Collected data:
□ □ □

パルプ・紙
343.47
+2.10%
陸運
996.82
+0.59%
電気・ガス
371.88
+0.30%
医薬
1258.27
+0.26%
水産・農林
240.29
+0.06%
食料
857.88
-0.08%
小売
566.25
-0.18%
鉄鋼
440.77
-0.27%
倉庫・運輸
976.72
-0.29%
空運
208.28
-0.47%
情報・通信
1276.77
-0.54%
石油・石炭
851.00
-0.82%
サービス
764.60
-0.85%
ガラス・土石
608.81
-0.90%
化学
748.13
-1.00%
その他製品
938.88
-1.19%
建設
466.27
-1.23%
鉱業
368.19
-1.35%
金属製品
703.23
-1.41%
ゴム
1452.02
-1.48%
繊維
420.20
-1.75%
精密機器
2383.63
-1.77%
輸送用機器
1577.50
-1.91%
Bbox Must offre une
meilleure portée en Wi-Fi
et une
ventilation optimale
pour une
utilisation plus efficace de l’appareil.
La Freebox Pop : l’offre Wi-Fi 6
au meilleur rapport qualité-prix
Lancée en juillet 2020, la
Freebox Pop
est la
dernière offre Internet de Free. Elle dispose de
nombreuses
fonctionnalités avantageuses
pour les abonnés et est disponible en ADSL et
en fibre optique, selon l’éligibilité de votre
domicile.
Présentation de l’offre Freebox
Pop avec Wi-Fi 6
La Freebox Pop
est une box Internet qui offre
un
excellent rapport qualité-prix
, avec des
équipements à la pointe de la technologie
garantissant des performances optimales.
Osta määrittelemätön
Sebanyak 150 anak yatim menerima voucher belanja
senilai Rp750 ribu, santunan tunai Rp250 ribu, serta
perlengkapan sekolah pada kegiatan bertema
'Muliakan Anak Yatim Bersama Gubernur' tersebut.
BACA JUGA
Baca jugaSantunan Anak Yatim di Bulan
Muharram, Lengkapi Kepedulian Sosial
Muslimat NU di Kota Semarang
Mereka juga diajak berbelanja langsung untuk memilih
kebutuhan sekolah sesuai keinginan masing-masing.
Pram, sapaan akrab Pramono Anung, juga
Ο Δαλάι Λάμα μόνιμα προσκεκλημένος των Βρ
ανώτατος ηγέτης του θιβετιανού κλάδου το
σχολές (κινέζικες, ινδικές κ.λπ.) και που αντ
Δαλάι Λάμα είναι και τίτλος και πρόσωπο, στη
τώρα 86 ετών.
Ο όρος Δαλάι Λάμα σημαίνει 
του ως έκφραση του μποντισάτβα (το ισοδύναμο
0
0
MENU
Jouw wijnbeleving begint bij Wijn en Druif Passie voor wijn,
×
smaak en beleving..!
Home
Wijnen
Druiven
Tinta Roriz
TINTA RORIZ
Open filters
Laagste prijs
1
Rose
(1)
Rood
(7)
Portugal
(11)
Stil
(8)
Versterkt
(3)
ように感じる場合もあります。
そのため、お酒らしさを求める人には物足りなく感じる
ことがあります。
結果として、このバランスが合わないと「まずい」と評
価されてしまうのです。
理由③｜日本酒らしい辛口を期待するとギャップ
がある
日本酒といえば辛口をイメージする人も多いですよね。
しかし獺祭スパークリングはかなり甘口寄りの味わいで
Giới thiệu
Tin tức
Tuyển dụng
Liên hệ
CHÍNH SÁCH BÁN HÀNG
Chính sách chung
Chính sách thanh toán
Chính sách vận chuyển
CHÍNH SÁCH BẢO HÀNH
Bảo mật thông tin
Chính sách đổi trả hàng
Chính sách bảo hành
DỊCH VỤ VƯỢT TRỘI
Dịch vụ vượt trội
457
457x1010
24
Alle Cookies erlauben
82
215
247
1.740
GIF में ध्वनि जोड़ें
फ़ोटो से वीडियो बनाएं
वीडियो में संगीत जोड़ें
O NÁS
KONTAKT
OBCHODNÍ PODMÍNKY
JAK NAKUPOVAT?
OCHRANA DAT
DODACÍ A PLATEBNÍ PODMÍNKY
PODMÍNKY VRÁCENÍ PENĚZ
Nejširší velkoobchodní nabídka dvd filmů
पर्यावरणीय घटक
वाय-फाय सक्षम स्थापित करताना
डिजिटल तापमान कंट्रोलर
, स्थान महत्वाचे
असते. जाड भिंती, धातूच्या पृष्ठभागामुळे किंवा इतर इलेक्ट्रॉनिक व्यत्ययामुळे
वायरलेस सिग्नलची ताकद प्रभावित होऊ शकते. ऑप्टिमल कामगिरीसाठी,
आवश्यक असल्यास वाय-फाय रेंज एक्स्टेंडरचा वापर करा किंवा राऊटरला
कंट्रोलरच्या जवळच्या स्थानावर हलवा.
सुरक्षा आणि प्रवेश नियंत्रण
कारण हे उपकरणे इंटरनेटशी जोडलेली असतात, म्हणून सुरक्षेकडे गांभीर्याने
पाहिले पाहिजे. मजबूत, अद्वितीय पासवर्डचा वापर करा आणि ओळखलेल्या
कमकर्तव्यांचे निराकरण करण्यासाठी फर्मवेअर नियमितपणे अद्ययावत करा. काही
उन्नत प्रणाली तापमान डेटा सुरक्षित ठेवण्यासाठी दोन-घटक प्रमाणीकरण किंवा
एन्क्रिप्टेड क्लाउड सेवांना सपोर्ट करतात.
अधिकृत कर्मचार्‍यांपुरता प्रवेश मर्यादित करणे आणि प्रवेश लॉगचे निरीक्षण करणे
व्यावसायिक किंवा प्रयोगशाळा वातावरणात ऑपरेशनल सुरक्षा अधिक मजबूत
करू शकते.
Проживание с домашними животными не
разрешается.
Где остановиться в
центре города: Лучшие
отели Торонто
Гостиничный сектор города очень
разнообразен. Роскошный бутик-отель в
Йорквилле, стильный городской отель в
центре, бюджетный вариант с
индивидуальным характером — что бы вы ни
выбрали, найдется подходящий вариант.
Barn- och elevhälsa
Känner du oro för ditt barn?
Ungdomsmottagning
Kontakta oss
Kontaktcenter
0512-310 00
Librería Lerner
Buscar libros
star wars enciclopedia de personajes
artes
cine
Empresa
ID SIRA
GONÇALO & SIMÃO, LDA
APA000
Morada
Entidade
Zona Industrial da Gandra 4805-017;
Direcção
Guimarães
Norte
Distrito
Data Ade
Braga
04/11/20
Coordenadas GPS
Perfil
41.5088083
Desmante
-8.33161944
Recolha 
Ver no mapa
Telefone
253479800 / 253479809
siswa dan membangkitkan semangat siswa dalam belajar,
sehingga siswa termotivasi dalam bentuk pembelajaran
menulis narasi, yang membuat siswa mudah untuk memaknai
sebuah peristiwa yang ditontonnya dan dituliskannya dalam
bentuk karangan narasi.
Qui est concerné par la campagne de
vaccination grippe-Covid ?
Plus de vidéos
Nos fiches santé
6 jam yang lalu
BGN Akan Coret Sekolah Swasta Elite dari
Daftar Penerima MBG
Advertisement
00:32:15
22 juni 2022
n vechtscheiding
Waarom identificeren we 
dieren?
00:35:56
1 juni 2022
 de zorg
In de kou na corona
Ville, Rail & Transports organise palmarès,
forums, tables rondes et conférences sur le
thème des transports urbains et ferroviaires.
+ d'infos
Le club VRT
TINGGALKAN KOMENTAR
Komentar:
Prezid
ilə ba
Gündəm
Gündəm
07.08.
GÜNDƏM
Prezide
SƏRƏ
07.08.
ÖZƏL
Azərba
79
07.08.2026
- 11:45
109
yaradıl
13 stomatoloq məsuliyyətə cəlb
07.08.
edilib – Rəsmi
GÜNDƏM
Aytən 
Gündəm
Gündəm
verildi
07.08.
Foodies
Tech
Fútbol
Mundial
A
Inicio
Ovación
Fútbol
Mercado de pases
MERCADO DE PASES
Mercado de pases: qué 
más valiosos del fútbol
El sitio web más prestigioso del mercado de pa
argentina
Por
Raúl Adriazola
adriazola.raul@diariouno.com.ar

□ □ □

TASK PROMPT: Using the records above, select and copy every line that has the word "yang".

TASK RESULT:
menulis narasi, yang membuat siswa mudah untuk memaknai
sebuah peristiwa yang ditontonnya dan dituliskannya dalam
6 jam yang lalu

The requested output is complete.